Saito Ryuichi, Haruyama Shinichiro
Graduate School of System Design and Management, Keio University, 4-1-1, Hiyoshi, Kohoku Ward, Yokohama City, Kanagawa Prefecture 223-0061 Japan.
J Comput Soc Sci. 2023;6(1):359-388. doi: 10.1007/s42001-022-00186-4. Epub 2022 Nov 12.
Since early 2020, the global coronavirus pandemic has strained economic activities and traditional lifestyles. For such emergencies, our paper proposes a social sentiment estimation model that changes in response to infection conditions and state government orders. By designing mediation keywords that do not directly evoke coronavirus, it is possible to observe sentiment waveforms that vary as confirmed cases increase or decrease and as behavioral restrictions are ordered or lifted over a long period. The model demonstrates guaranteed performance with transformer-based neural network models and has been validated in New York City, Los Angeles, and Chicago, given that coronavirus infections explode in overcrowded cities. The time-series of the extracted social sentiment reflected the infection conditions of each city during the 2-year period from pre-pandemic to the new normal and shows a concurrency of waveforms common to the three cities. The methods of this paper could be applied not only to analysis of the COVID-19 pandemic but also to analyses of a wide range of emergencies and they could be a policy support tool that complements traditional surveys in the future.

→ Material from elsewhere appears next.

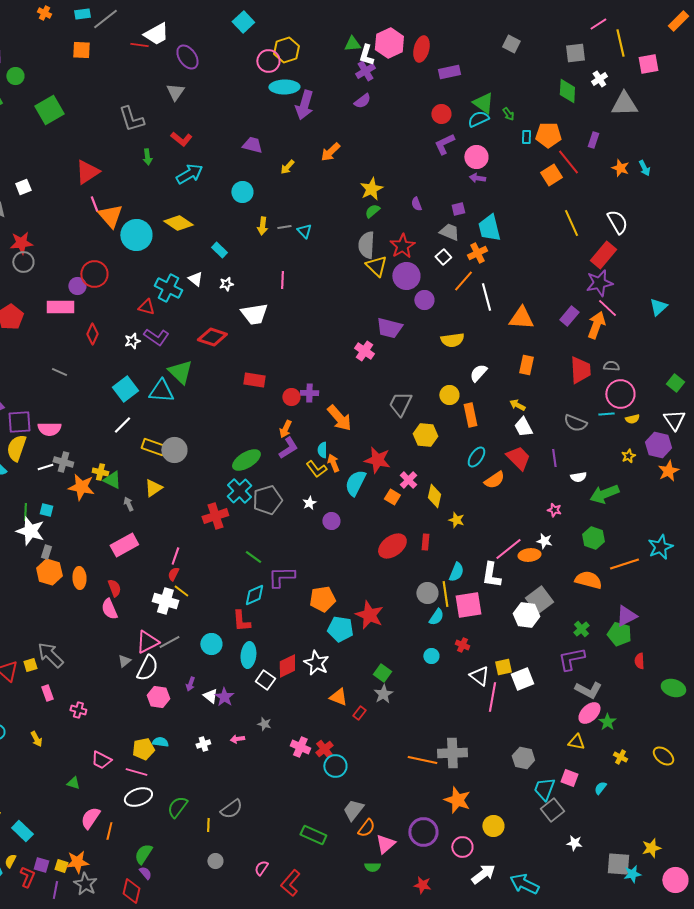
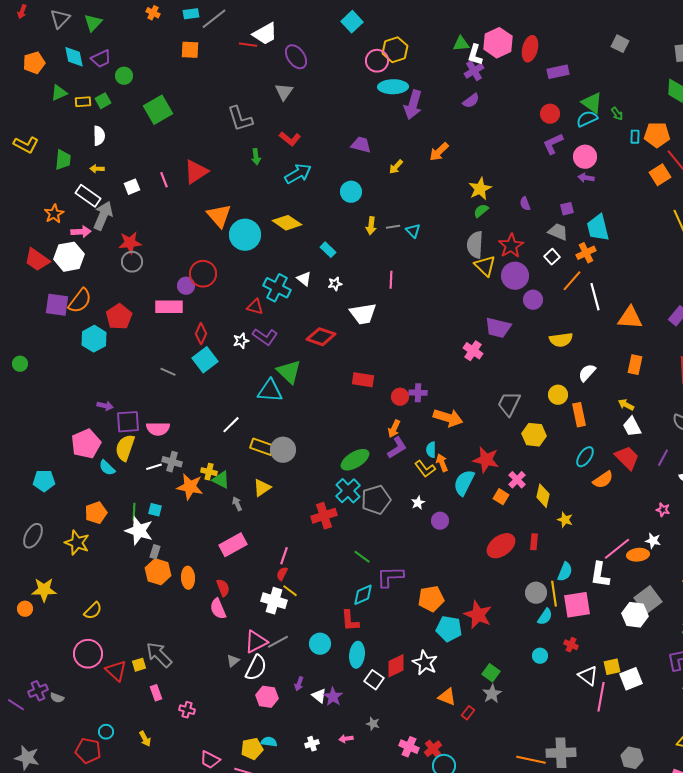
pink line: (94, 204) -> (164, 180), moved
cyan square: (125, 389) -> (205, 360), moved
orange arrow: (339, 418) -> (448, 418), turned -32
purple line: (554, 458) -> (663, 458), turned 36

自2020年初以来,全球冠状病毒大流行给经济活动和传统生活方式带来了压力。针对此类紧急情况,我们的论文提出了一种社会情绪估计模型,该模型会根据感染情况和州政府命令做出变化。通过设计不直接唤起冠状病毒的中介关键词,可以观察到随着确诊病例的增加或减少以及行为限制的下达或解除,情绪波形在很长一段时间内的变化情况。该模型在基于Transformer的神经网络模型中展现出了有保障的性能,并且鉴于冠状病毒感染在人口密集城市激增,已在纽约市、洛杉矶和芝加哥得到验证。提取的社会情绪时间序列反映了从疫情前到新常态的两年期间每个城市的感染情况,并显示出三个城市共有的波形并发情况。本文的方法不仅可以应用于对新冠疫情的分析,还可以应用于广泛的紧急情况分析,并且它们可能成为未来补充传统调查的政策支持工具。